Which Industries Are Growing Fastest?
Growth rates tell a different story than raw listing counts. The largest industries by volume are not necessarily the ones expanding most rapidly. We measured quarter-over-quarter growth in unique listings to identify which sectors are accelerating their hiring.
The growth pattern reveals a broader trend: the industries expanding fastest are those at the intersection of technology and critical infrastructure. Clean energy, national security, AI systems, and cybersecurity are all areas where software is becoming more essential to society's functioning. Engineers who position themselves in these growing sectors are likely to see increasing demand for their skills and steadily rising compensation over the coming years.
The insurance paradox: Despite being the second-largest employer of software engineers, insurance's growth rate is essentially flat (+3% QoQ). This reflects the nature of insurance tech hiring -- it is a massive, sustained wave of modernization rather than a spike. The jobs are not growing because they were already there in large numbers. For engineers, this means the opportunity is real and persistent, even if it does not generate the same excitement as the latest AI startup.
Full Industry Comparison
| Industry | Jobs | Sr. Salary | Remote | Growth |
|---|---|---|---|---|
| Fintech | 9,905 | $195K | 34% | +8% |
| Insurance | 8,432 | $178K | 28% | +3% |
| DevTools | 7,171 | $192K | 42% | +9% |
| Healthcare | 6,391 | $182K | 31% | +11% |
| AI / ML | 3,878 | $218K | 38% | +28% |
| Defense | 2,548 | $190K | 14% | +19% |
| E-commerce | 2,095 | $175K | 30% | +5% |
| SaaS | 1,070 | $180K | 35% | +7% |
| Logistics | 671 | $168K | 22% | +6% |
| Crypto / Web3 | 639 | $188K | 41% | +15% |
| Gaming | 458 | $165K | 18% | -4% |
| Media | 429 | $162K | 26% | -2% |
| Cybersecurity | 329 | $172K | 33% | +22% |
| Clean Tech | 277 | $170K | 24% | +34% |
| EdTech | 230 | $160K | 30% | +4% |
| Automotive | 208 | $168K | 16% | +10% |
| AdTech | 156 | $174K | 29% | +1% |
Methodology
Industry classifications are assigned based on each company's primary business activity, using a combination of company self-description, Crunchbase category data, and manual review. A company is assigned to exactly one industry category. Companies that could fit multiple categories (e.g., a fintech company that also does AI) are assigned to the category that best describes their primary revenue-generating activity.

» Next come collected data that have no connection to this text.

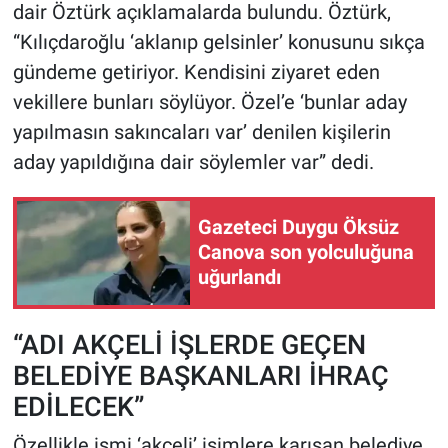
dair Öztürk açıklamalarda bulundu. Öztürk,
“Kılıçdaroğlu ‘aklanıp gelsinler’ konusunu sıkça
gündeme getiriyor. Kendisini ziyaret eden
vekillere bunları söylüyor. Özel’e ‘bunlar aday
yapılmasın sakıncaları var’ denilen kişilerin
aday yapıldığına dair söylemler var” dedi.
Gazeteci Duygu Öksüz
Canova son yolculuğuna
uğurlandı
“ADI AKÇELİ İŞLERDE GEÇEN
BELEDİYE BAŞKANLARI İHRAÇ
EDİLECEK”
Özellikle ismi ‘akçeli’ isimlere karışan belediye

Salary data is reported only when the original listing includes explicit compensation information. We do not estimate or impute salaries. All figures represent annual base compensation in USD. Listings in other currencies are converted at the time of indexing. Growth rates represent quarter-over-quarter changes in unique active listing counts and may be subject to seasonal variation.
Remote work classification is based on explicit statements in the listing. Listings that mention "remote" without qualification are classified as remote. Listings specifying a mix of office and remote days are classified as hybrid. All remaining listings are classified as onsite. When a listing does not specify work arrangement, it is excluded from remote/hybrid/onsite calculations.